During the last ten years, NMDA has been on the lists for consideration for many important institutional projects including Temporary MOMA Queens, the Art Gallery at Virginia Commonwealth University, Wadsworth Atheneum, Cincinnati Art Museum, New Museum / New York, Carnegie Science Museum, CCTV Beijing, Seattle Art Museum, Jet Propulsion Laboratory Visitors Center & Administration Building, and Eyebeam Museum of Art & Technology.


Neil Denari was born in Fort Worth, Texas and studied at the University of Houston (B Arch 1980) and Harvard University (M Arch 1982). After graduate school, Denari worked as a technical intern in Paris (La Courneuve) for Aerospatiale Helicoptres (now Airbus). In 1983, Denari moved to New York where his work explored the technical and formal impact of technology on architecture.

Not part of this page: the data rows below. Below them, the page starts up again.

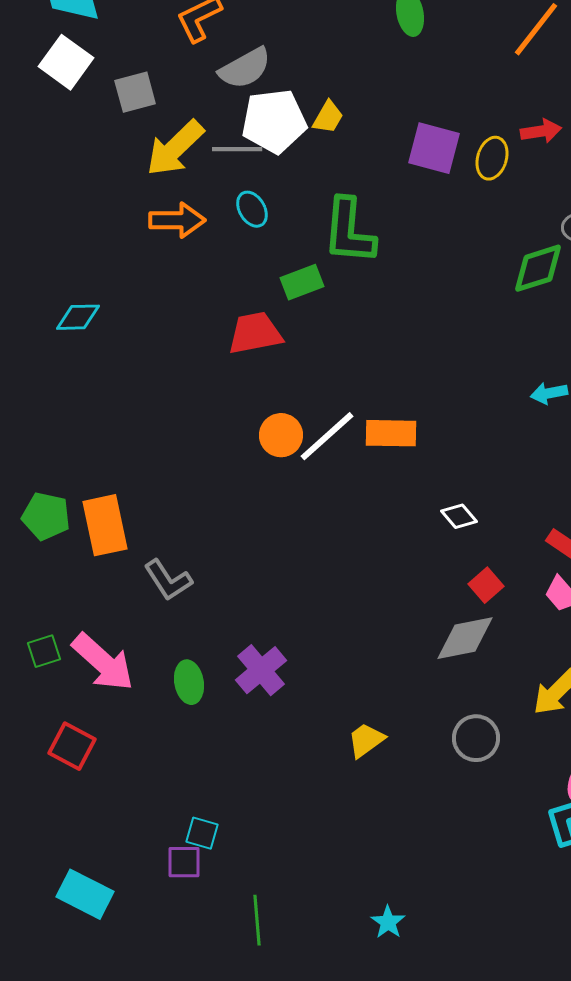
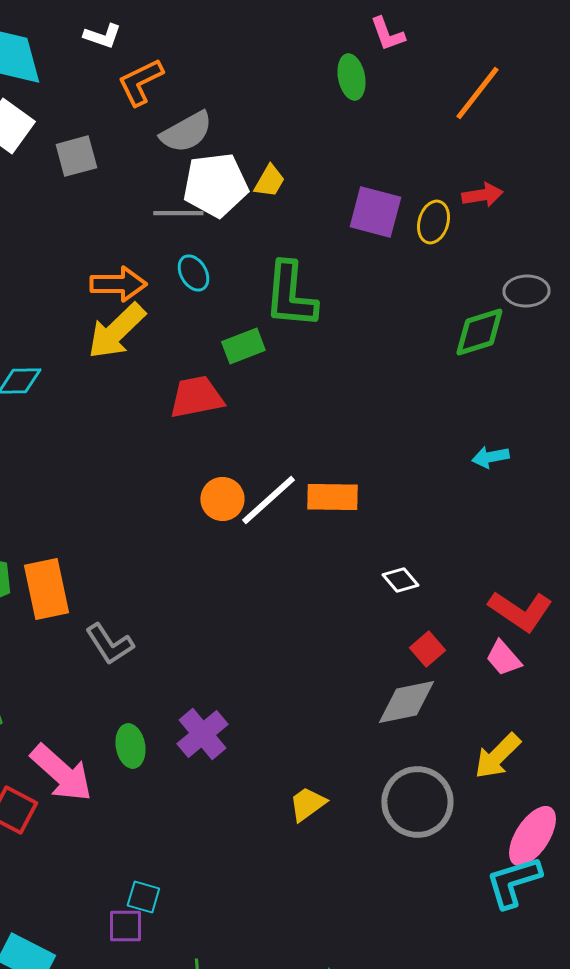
yellow arrow: (175, 148) -> (116, 331), moved
pink arrow: (103, 662) -> (61, 773), moved
gray circle: (476, 738) -> (417, 802), size x1.5

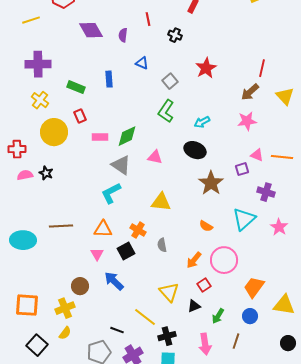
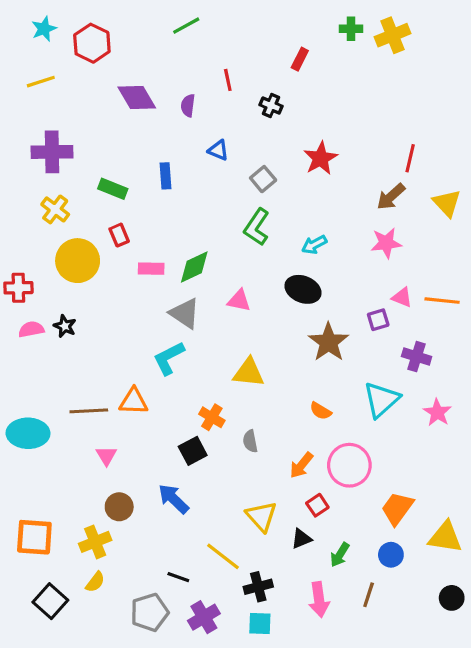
orange triangle: (103, 229) -> (134, 401), moved
pink triangle: (97, 254) -> (106, 456), moved

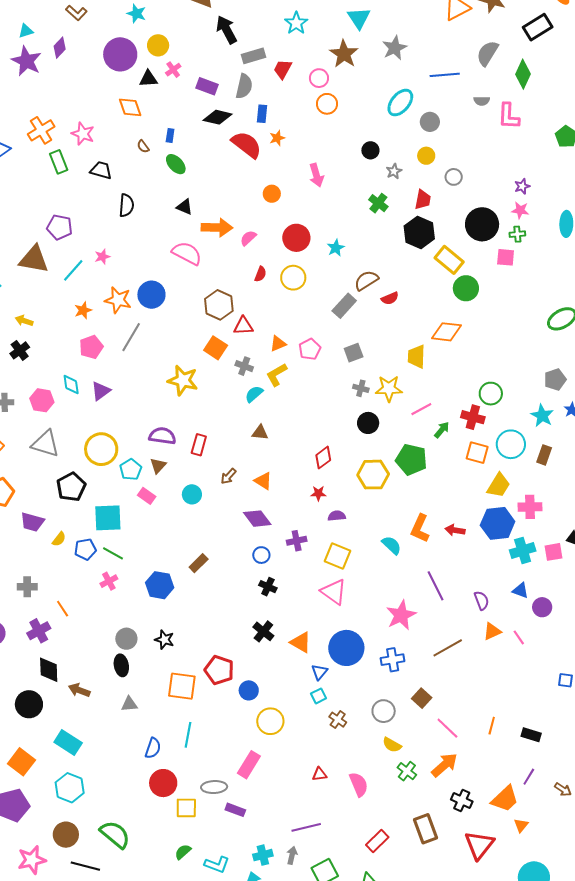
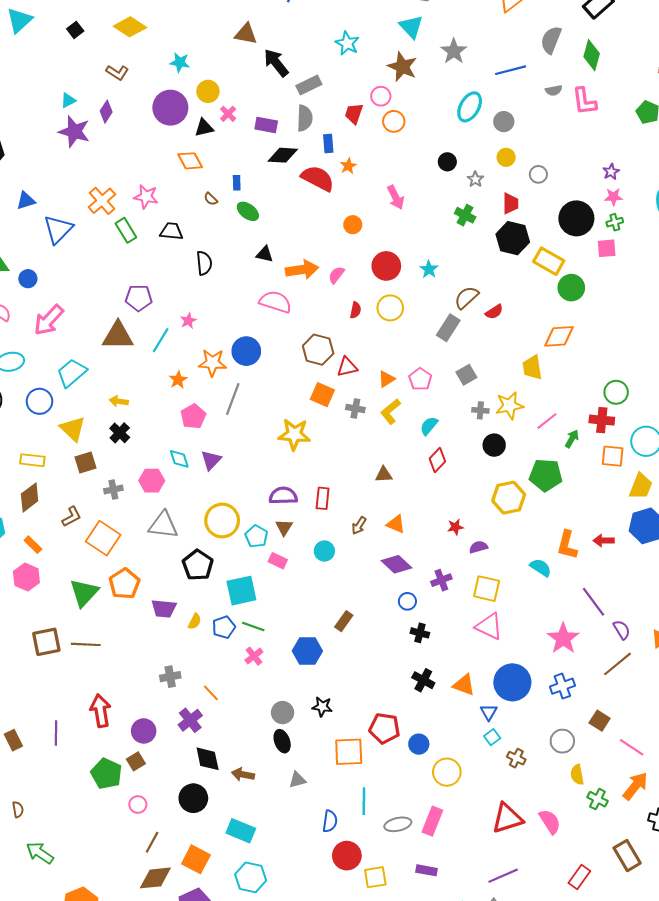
red trapezoid: (283, 69) -> (354, 114), moved
cyan semicircle: (254, 394) -> (429, 426), moved
red diamond: (323, 458) -> (437, 460), moved
purple semicircle: (482, 600) -> (622, 630), moved
yellow semicircle: (392, 745) -> (577, 775), turned 60
red triangle: (319, 774) -> (507, 818), size x2.0
gray ellipse: (214, 787) -> (398, 824), moved

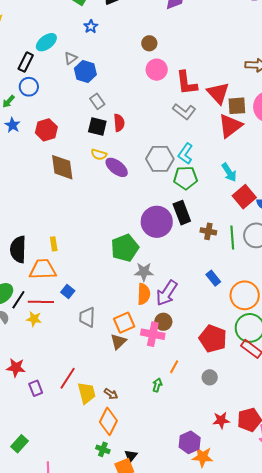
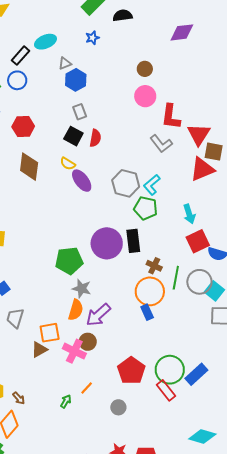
orange circle: (245, 295) -> (150, 291), moved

While there, he worked as a senior designer at James Stewart Polshek and Partners, exhibited his speculative work at numerous museums and galleries, and in1986, at 29, was the youngest member of 40 Architects under age 40. Also in 1986, the Cooper Hewitt Museum purchased a drawing by Neil Denari, the first of seven major museums to have his work in their collection. The others include the Museum of Modern Art New York, MOMA San Francisco, the Denver Art Museum, the Heinz-Carnegie Collection in Pittsburgh, the FRAC Center in Orleans, France, and the Museum of Modern Art in Sydney, Australia.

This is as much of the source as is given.